Between Us (2012)
★ / ★★★★
“Between Us,” based on a play by Joe Hortua,” is likely to be compared to Mike Nichols’ “Who’s Afraid of Virginia Woolf?” because it involves two couples, one pair being alcoholic, and the fights that transpire over a period of time. However, the film is more appropriate to be compared to Norman Jewison’s “Dinner with Friends,” also based on a play, because the audience observe the couples during two time points: one when Grace (Julia Stiles) and Carlo (Taye Diggs) are happy but Sharyl (Melissa George) and Joel (David Harbour) are miserable and the other when the tables are turned.
For the most part, it is an exhausting experience to sit through director Dan Mirvish’ ineffective but well-meaning picture. Although the right performers are hired for the job, the script simply lacks cinematic appeal. This is not an uncommon misstep when it comes play-turned-movie pieces of work but when it is made, the result is more uncomfortable than listening to nails being scraped on a chalkboard. We never forget that we are watching actors rather than being invested in deeply flawed people with serious personality or psychological issues.
The structure holds back the material’s power severely. Instead of focusing on one time point and then moving onto another, it opts to move back and forth. Although understandable because it hopes to draw certain parallels between the couples, it is the less subtle approach. The decision to move forward and back in time eliminates the tension that builds during a drawn-out scene. It does not help that characters are allowed to go outside and create distance from one another. There is a reason why the best movies of its type force characters to stay in one house. It allows the claustrophobia to build until the inevitable implosion.
There are moments when I felt the performers themselves are aware that the script is not quite right. They hide this by overacting using their body language or exaggerating certain lines when being still and not blinking or talking in a soft but commanding tone can communicate much more. Woody Allen’s near masterpiece “Interiors” is an excellent example of actors seemingly not doing much—often staring into space or through another person—but just about every emotion is hit with precision.

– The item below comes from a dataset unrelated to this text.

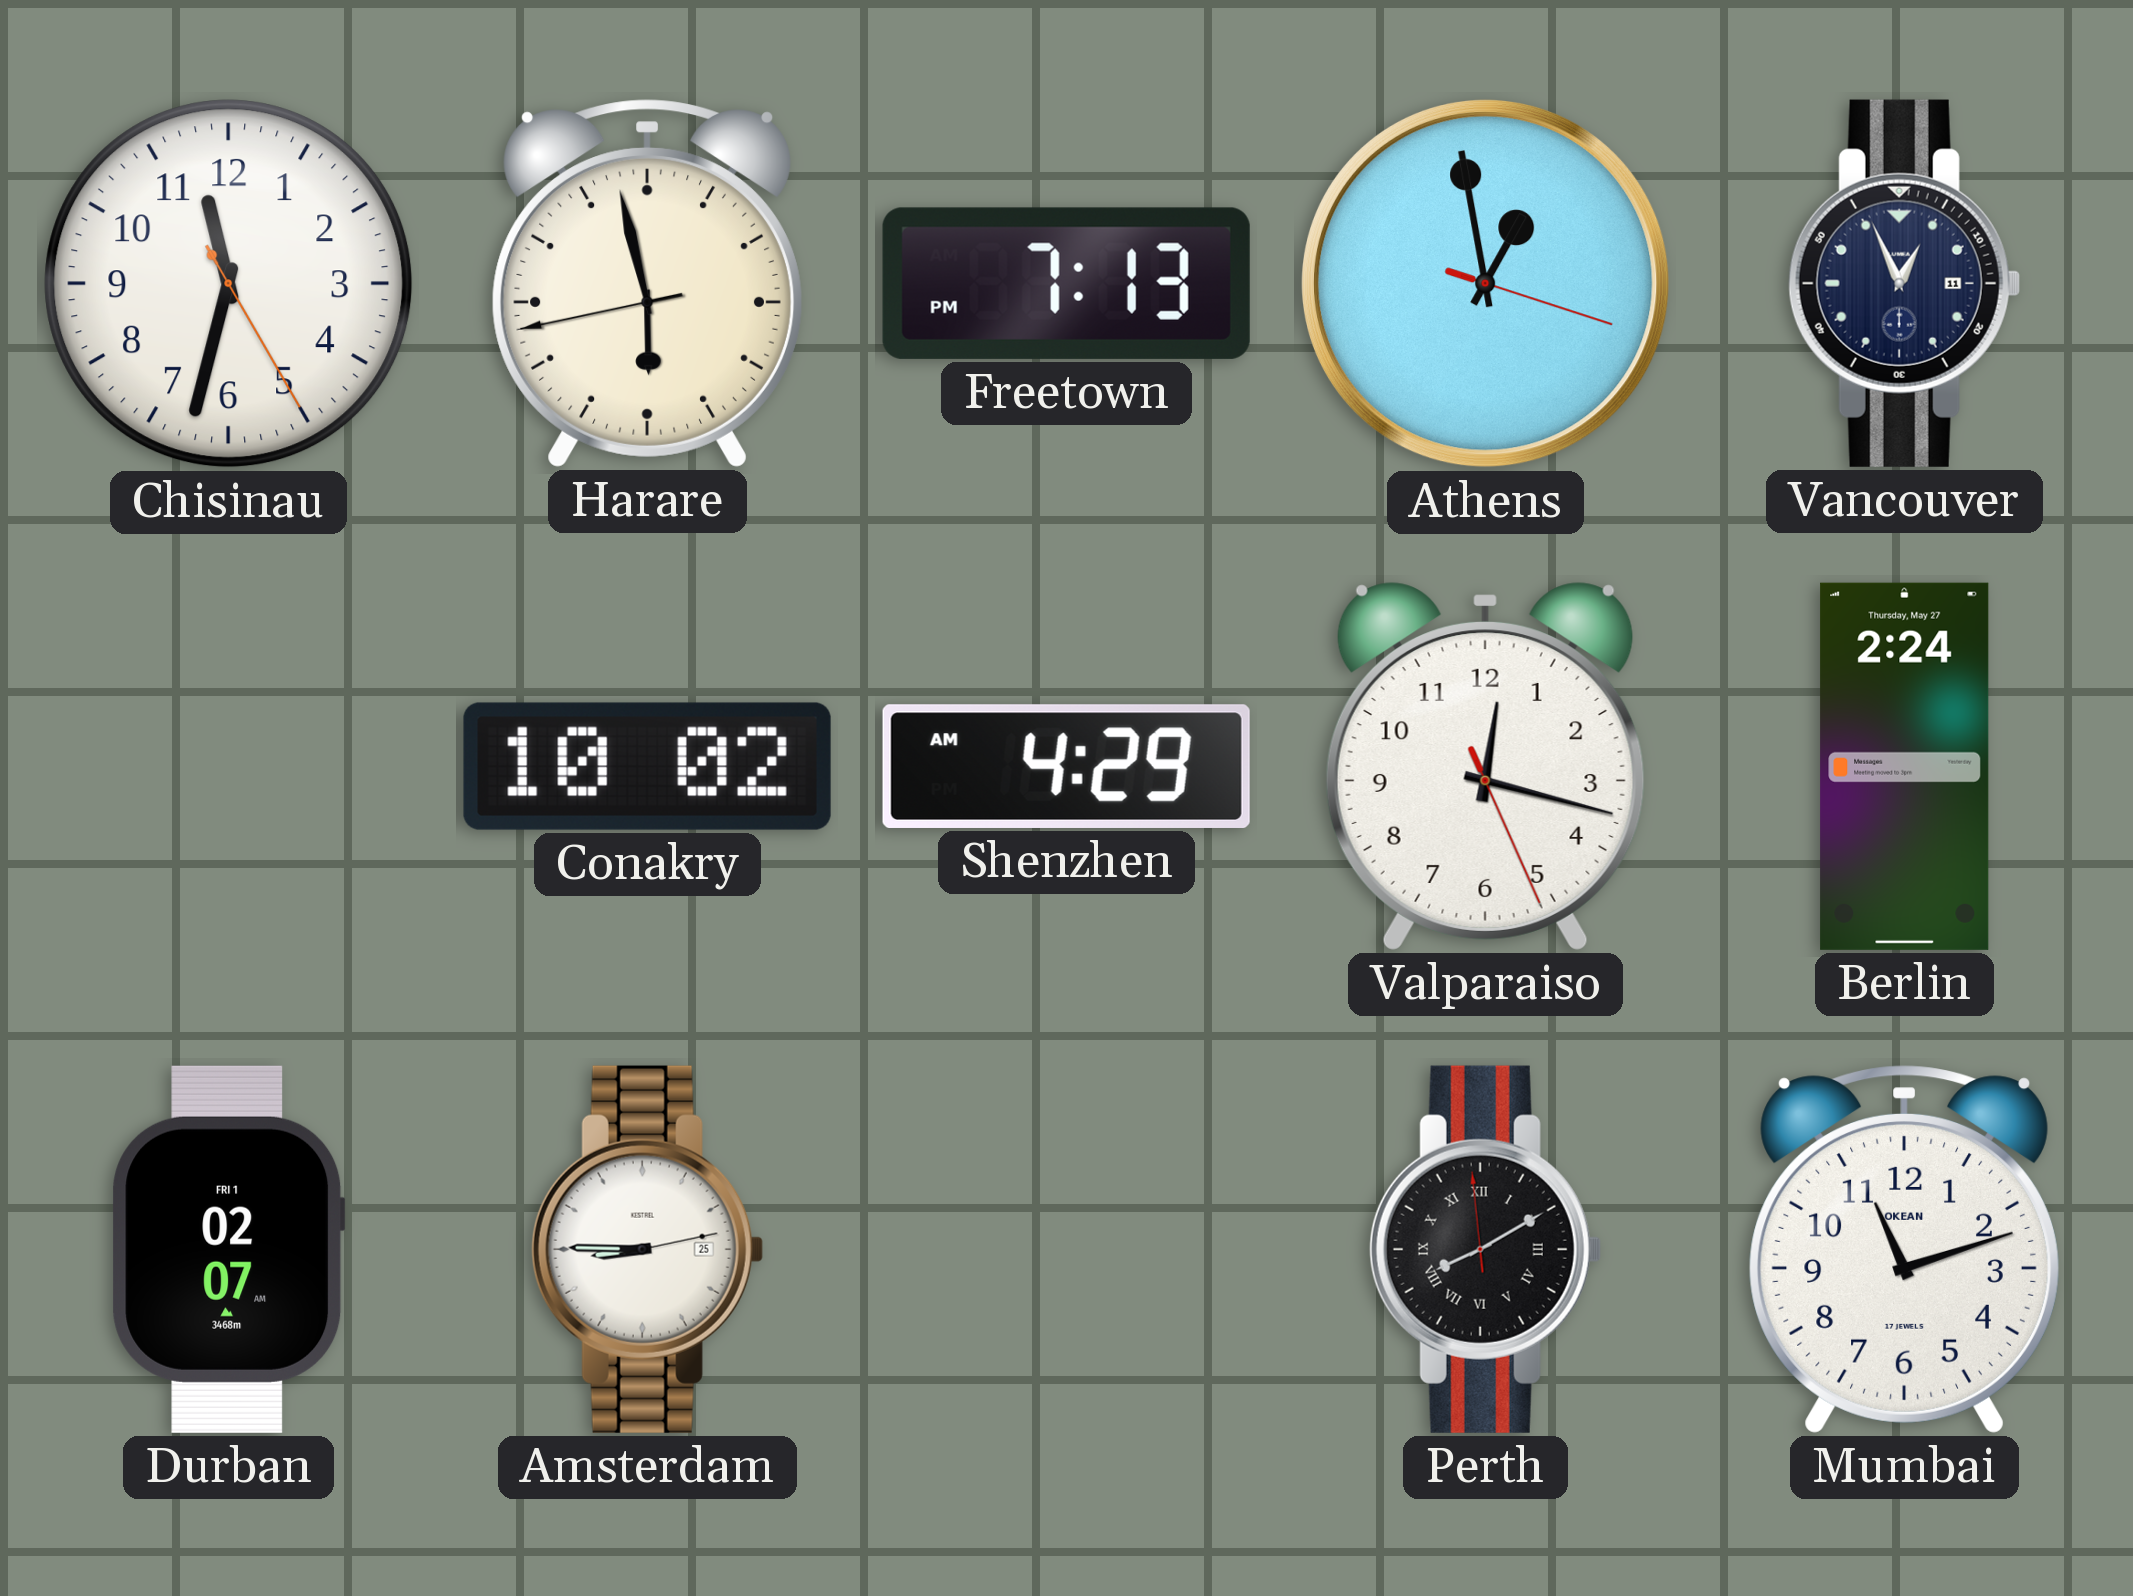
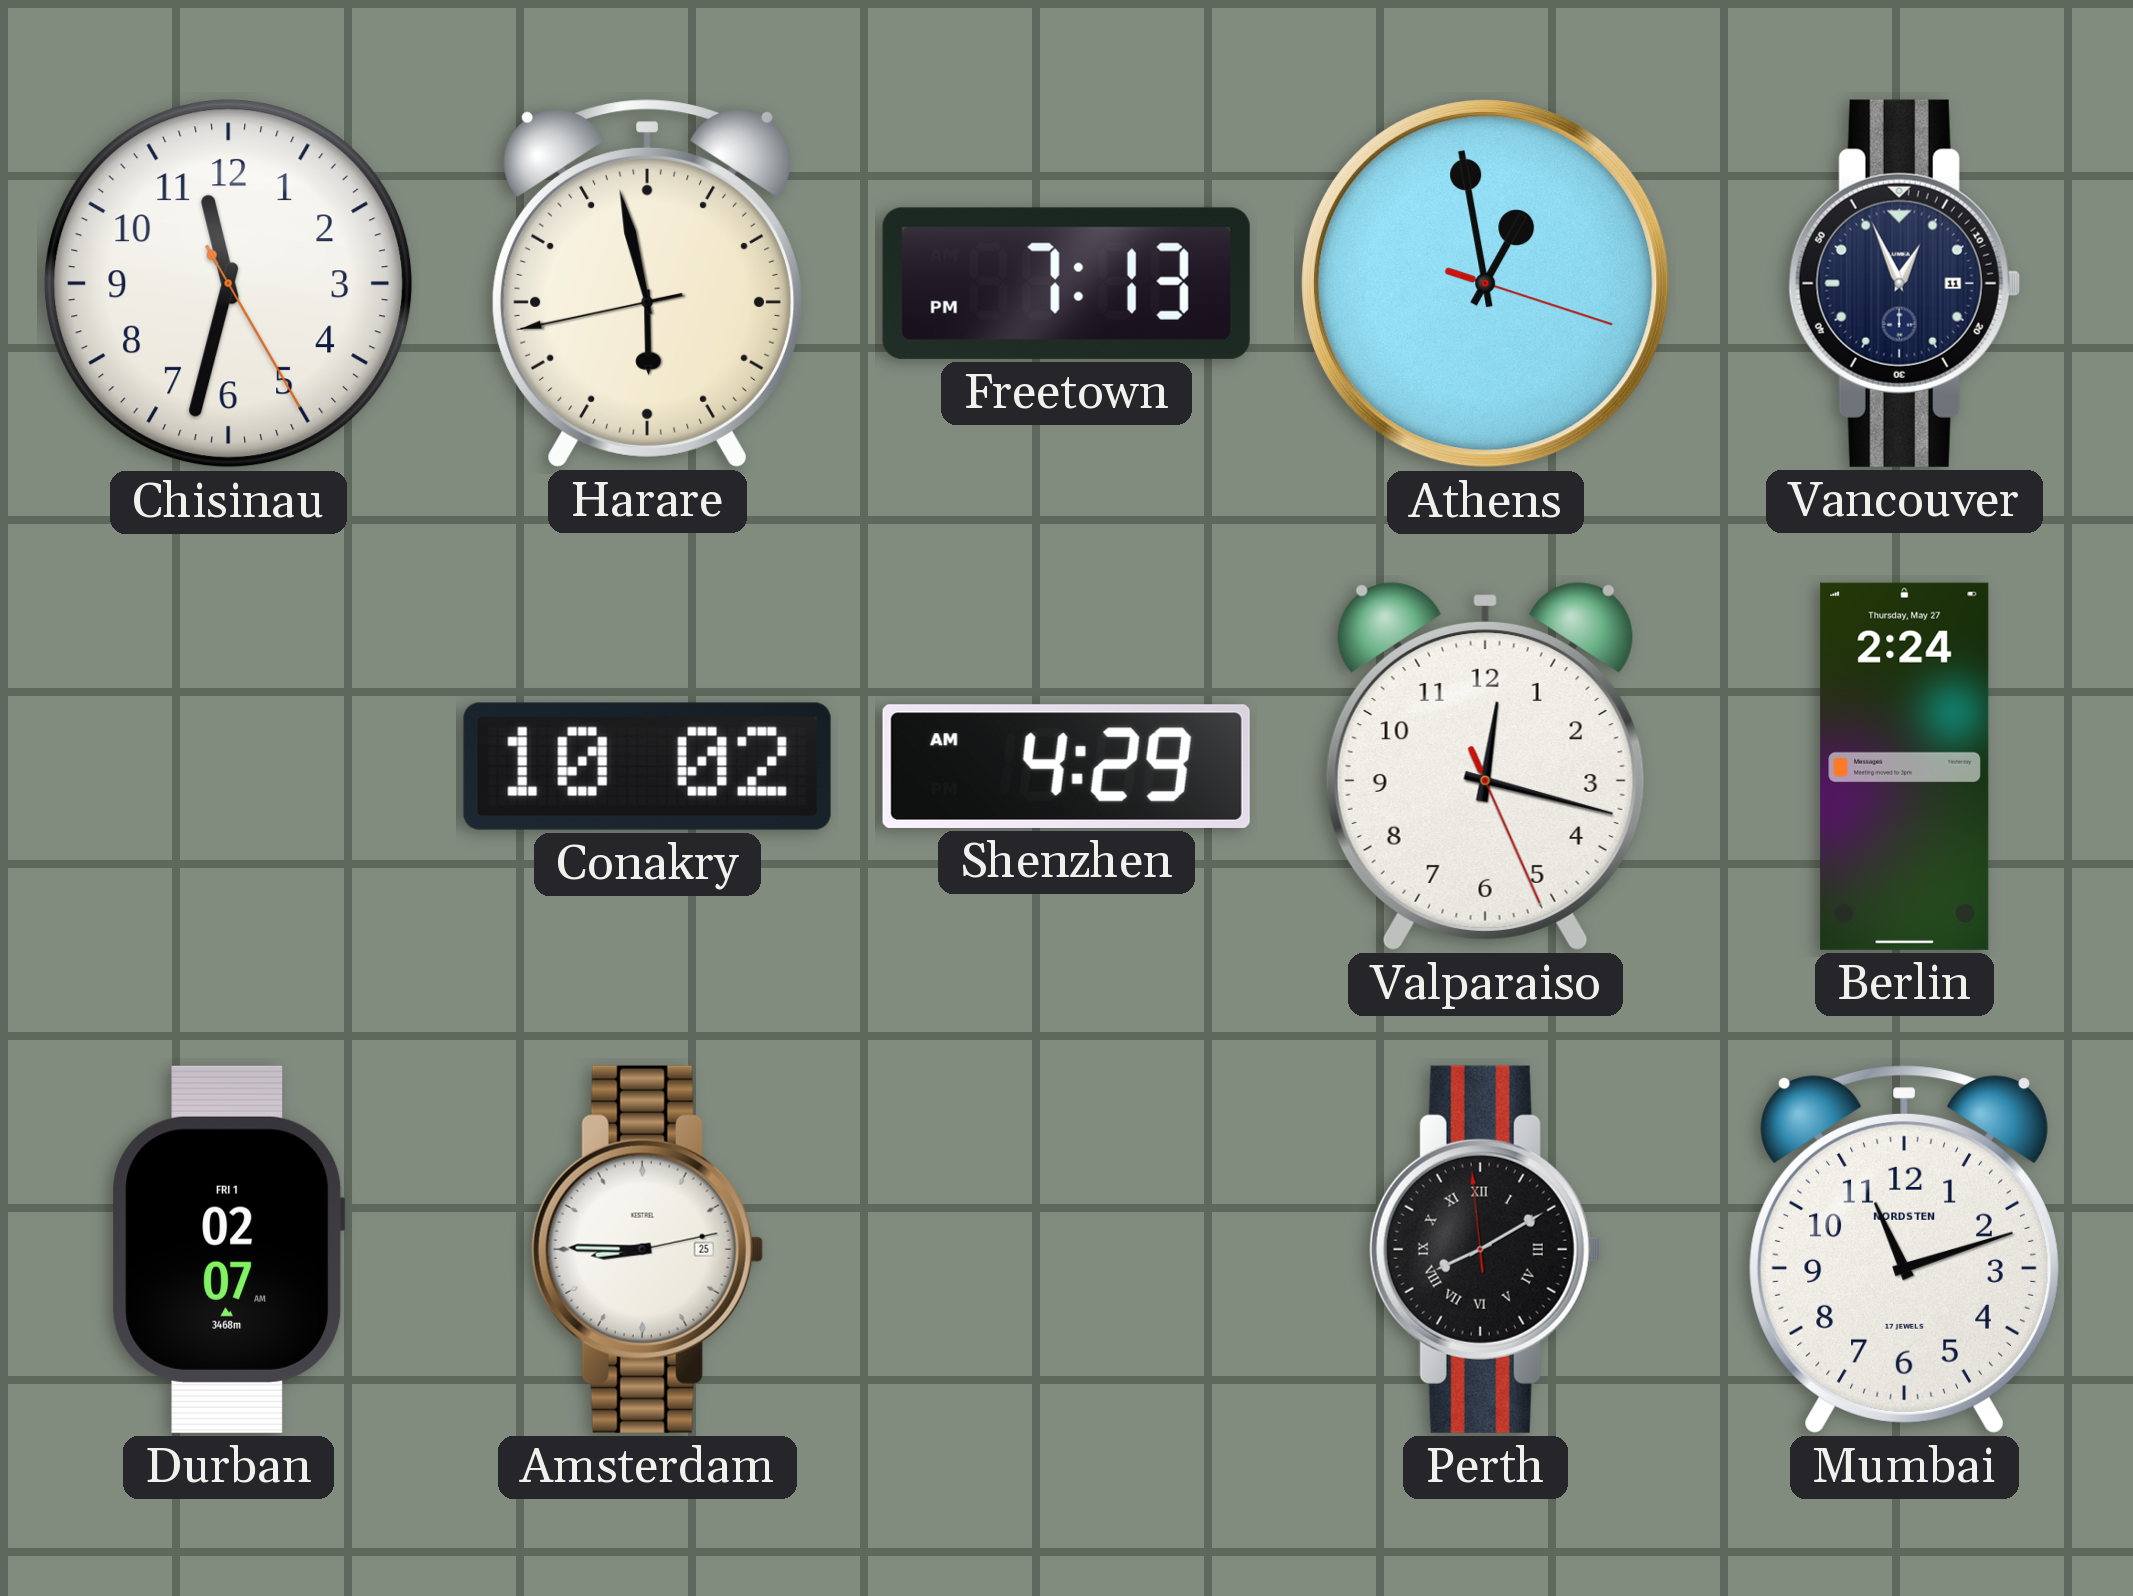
Mumbai brand: OKEAN -> NORDSTEN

I had a difficult time believing that Carlo, Sharyl, and Joel went to elite private schools. Despite having the right type of clothes and unfulfilled ambitions, I did not pick up a whiff of sophistication from them. For instance, when they get into arguments, there is no tactic designed to ensnare the other to support one’s claims in a roundabout fashion. It is almost always about trying to make someone feel bad or guilty. It would have been more fun if the conversations played out like an intense chess match.
What makes these two couples special? Surely it is not just because all four of them are friends. We have seen that kind of story too many times before. Even if it were, the material should have strived to separate itself from the pack. More importantly, what do the filmmakers want us to extract from this story? That even the best of friends can turn against each other given enough time for jealousy to take root? That marriage, especially when a lack of money is involved, is a lot of hard work? If so, these are lessons we already know. How is the picture worthy of our time?